Wenwu is blinded by the desire to hug his wife again, with the Eater of Souls working behind the scenes to get him free. The two sons realize that something is wrong, they escape from their father's clutches and reach Ta Lo, where they learn what the real danger is and prepare to stop Wenwu. When the two sides face each other the battle is brutal, and it is during this that Wenwu is defeated, he passes the ten rings to Shang-Chi who manages to defeat the Eater of Souls and thus becomes the bearer of the artifact.
Technical sides
Obviously if there is one thing that abounds in Marvel's coffers it is money; and the money (obviously) pays for the best effects, the best technicians and the most excessive efforts. Shang-Chi is a film that on a technical level is absolutely incredible; Powerful CGI, together with a confident and pleasant direction, make every scene phenomenal (especially when compared to the first films of the MCU, you can see incredible steps forward).
Destin Daniel Cretton (Short Term 12, The Glass Castle, The Right to Oppose) has always made very profound films, with dramatic protagonists and very important themes. Shang-Chi is also this, although everything is glossy and left almost unspoken probably due to the Marvel target. It is not a film (from this point of view) as courageous as Suicide Squad, on the contrary: it is a very blocked film, without bloodshed (there are just one or two dangerous scenes) but otherwise typically Marvellian
The timid attempt to narrate a cultural barrier that is broken
Personally, however, a powerful CGI is not enough for me to enjoy a movie. Shang-Chi is a feature film with good strengths and many weaknesses, starting right from the cultural barrier between the two worlds narrated in the film. You could be brave, try to better represent the difference and the attempt to unify two different cultures, instead you have just a hint of this with the presence of the double names of the protagonists (Shang-Chi who decides to call himself Shaun, Wenwu who is called Il Mandarino).
Moreover, the world of Ta Lo has a specific location, although it is a transversal plane to the real world; it is not a question of mixing, therefore, different cultures (as happens with Doctor Strange's London Sanctuary) but of a place that shouts quite decisively that it belongs to a single culture. I don't know if this is a limit or a privilege (in the opposite case could we speak of cultural appropriation?) But personally I would have preferred a vision of the East detached from that of the Three Kingdoms period.

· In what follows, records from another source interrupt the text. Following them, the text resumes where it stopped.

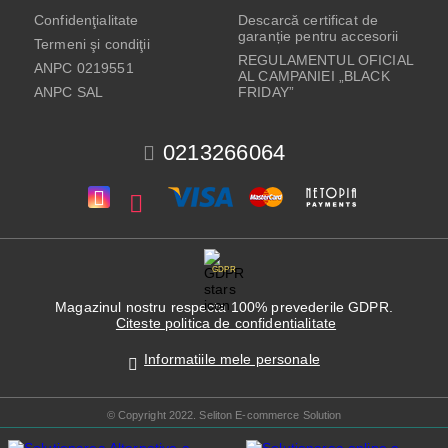
Confidenţialitate
Descarcă certificat de
garanție pentru accesorii
Termeni şi condiţii
REGULAMENTUL OFICIAL
ANPC 0219551
AL CAMPANIEI „BLACK
ANPC SAL
FRIDAY”
0213266064
GDPR
Magazinul nostru respecta 100% prevederile GDPR.
Citeste politica de confidentialitate
Informatiile mele personale
© Copyright 2022. Seliton E-commerce Solution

This is a continuous Flashback
Another weak point of the film is the structure; I purposely wrote the plot above, leaving out the flashbacks for a reason; the feature film is full of them, every fifteen, twenty minutes we are catapulted back and forth to receive information, details, opinions and changes of vision. This not only dampens the climax of the scenes a lot, it makes it really tiring to follow it all.

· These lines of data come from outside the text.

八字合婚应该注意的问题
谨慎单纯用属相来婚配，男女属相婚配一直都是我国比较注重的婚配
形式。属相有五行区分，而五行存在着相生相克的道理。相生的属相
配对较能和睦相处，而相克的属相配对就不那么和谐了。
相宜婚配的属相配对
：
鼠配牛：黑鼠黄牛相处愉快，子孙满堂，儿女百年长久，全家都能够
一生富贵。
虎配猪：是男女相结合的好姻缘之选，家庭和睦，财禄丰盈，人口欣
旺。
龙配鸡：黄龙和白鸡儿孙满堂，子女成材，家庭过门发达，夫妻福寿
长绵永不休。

In essence, the film is for much of its duration a mine of information regarding the history (never covered, in fact) of the East in the MCU. We learn that there are the ten rings, that there is Ta Lo, that there was an enormous danger; then we learn about the organization, the clandestine gambling dens and how they are linked together. Obviously, all this information lacks a link with the past and with the snap of Thanos (just mentioned) but given the case, I'm not complaining.